• **Entries shown**:
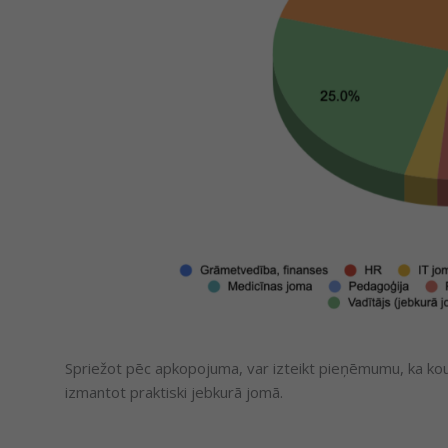
Spriežot pēc apkopojuma, var izteikt pieņēmumu, ka kouč
izmantot praktiski jebkurā jomā.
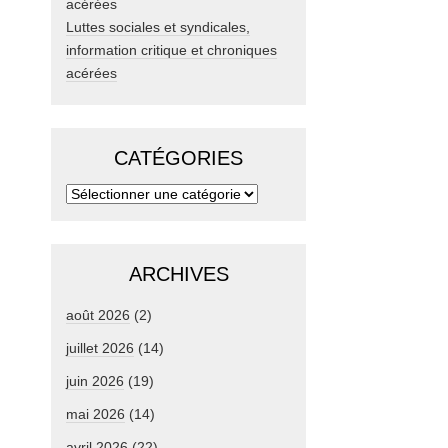
Luttes sociales et syndicales,
information critique et chroniques
acérées
CATÉGORIES
ARCHIVES
août 2026
(2)
juillet 2026
(14)
juin 2026
(19)
mai 2026
(14)
avril 2026
(22)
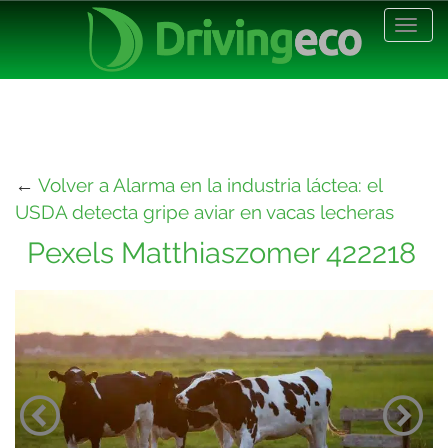
Desp
nave
←
Volver a Alarma en la industria láctea: el
USDA detecta gripe aviar en vacas lecheras
Pexels Matthiaszomer 422218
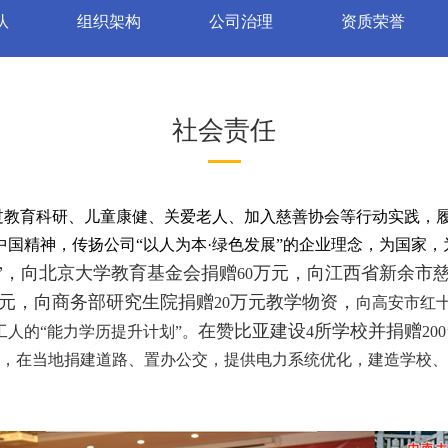
队
组织架构
公司治理
资质荣誉
社会责任
过教育科研、儿童康健、关爱老人、加入慈善协会等行动实践，
中国精神，传扬公司“以人为本·绿色发展”的企业理念，为国家
”，向北京大学教育基金会捐赠
万元，向江西省新余市
60
元，向商务部研究生院捐赠
万元教学物资，
20
向高安市红
在赞比亚建设
所学校并捐赠
人的“能力学历提升计划”。
4
200
，在当地捐建道路、置办公交，提供电力系统优化，建造学校、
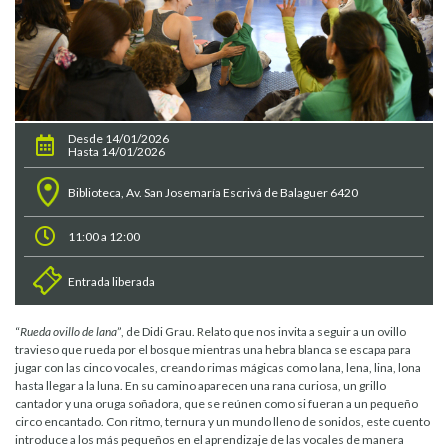
Desde 14/01/2026
Hasta 14/01/2026
Biblioteca, Av. San Josemaría Escrivá de Balaguer 6420
11:00 a 12:00
Entrada liberada
“
Rueda ovillo de lana
”, de Didi Grau. Relato que nos invita a seguir a un ovillo
travieso que rueda por el bosque mientras una hebra blanca se escapa para
jugar con las cinco vocales, creando rimas mágicas como lana, lena, lina, lona
hasta llegar a la luna. En su camino aparecen una rana curiosa, un grillo
cantador y una oruga soñadora, que se reúnen como si fueran a un pequeño
circo encantado. Con ritmo, ternura y un mundo lleno de sonidos, este cuento
introduce a los más pequeños en el aprendizaje de las vocales de manera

• **Exercise prompt**:
Only the lines from the one containing "a un ovillo" through the end of the material should be copied, exactly as they stand; please keep both ends.

• **Reply to the exercise**:
”, de Didi Grau. Relato que nos invita a seguir a un ovillo
travieso que rueda por el bosque mientras una hebra blanca se escapa para
jugar con las cinco vocales, creando rimas mágicas como lana, lena, lina, lona
hasta llegar a la luna. En su camino aparecen una rana curiosa, un grillo
cantador y una oruga soñadora, que se reúnen como si fueran a un pequeño
circo encantado. Con ritmo, ternura y un mundo lleno de sonidos, este cuento
introduce a los más pequeños en el aprendizaje de las vocales de manera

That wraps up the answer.